Erytherina senegalensis are used in soups administered after delivery, also in Nigeria; it is given to women during labour to ease pain, for treatment of malaria, gastrointestinal disorders, fever, dizziness, secondary sterility, diarrhoea, jaundice, nose bleeding, pain, bronchial infection, coughs, throat inflammation and administered for venereal diseases. In view of its usage, the study sought to investigate the effect of Erytherina senegalensis leaf extract on the oestrogen level and the histology of the ovary of albino wistar rat. Fresh mature leaf samples of E. senegalensis were collected, ethanolic extract was prepared and the effect of sub-chronic oral administration of the leaf extract of E. senegalensis was studied using twenty-five female albino wistar rats. The oral administration of the leaf extract was done three times per week, for 60 days at doses of 2000 mg/kg for group 1, 4000 mg/kg for group 2, 6000 mg/kg for group 3, 8000 mg/kg body weight for group 4 and group 5 is the control group, received distilled water and food alone. The rats were anaesthetised by chloroform in a close jar and blood samples were for hormonal test, experimental rats were sacrificed by cervical dislocation and the ovary harvested. There was a dose dependent increase in the level of oestrogen across the groups and there was no significant alteration on the histology of the ovary across the groups. Oestrogen level and histology architecture reveals the leaf extract didn’t show any sign of toxicity on the hormone and organ of the study, this may suggest that the extract may be used as female hormonal supplement and may not be toxic when administered orally.

Keywords

Erytherina senegalensis; Hormones; Ovary

Introduction

Plant-derived chemicals that influence endocrine activities in both humans and animals have received a great deal of attention due to their likely or potential benefit as well as adverse effects [1]. Erythrina senegalensis is an example of a medicinal plant commonly known as Senegal coral which belongs to the family Fabaceae and is of the tribe Phaseolae . It is a thorny shrub or small tree with common names that include Senegal coral tree (English) [2].

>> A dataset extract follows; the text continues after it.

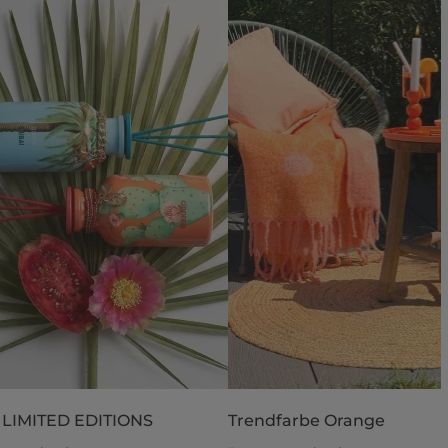
 LIMITED EDITIONS
Trendfarbe Orange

The leaf and bark of Erytherina Senegalensis extract have been reported used in Nigerian studies for treatment of malaria, gastrointestinal disorders, fever, dizziness, secondary sterility, diarrhoea, jaundice, nose bleeding, pain and administered for venereal diseases [3]. A decoction of the bark has been used for the treatment of bronchial infection, coughs and throat inflammation. The pounded bark and leaves of Erytherina Senegalensis are used in soups administered after delivery, also in Nigeria; it is given to women during labour to ease pain [4]. Some of these plants are known to possess antifertility effect through their action on hypothalamo-pituitary-gonadal axis or direct hormonal effects on reproductive organs resulting in inhibition of ovarian steroidogenesis [5].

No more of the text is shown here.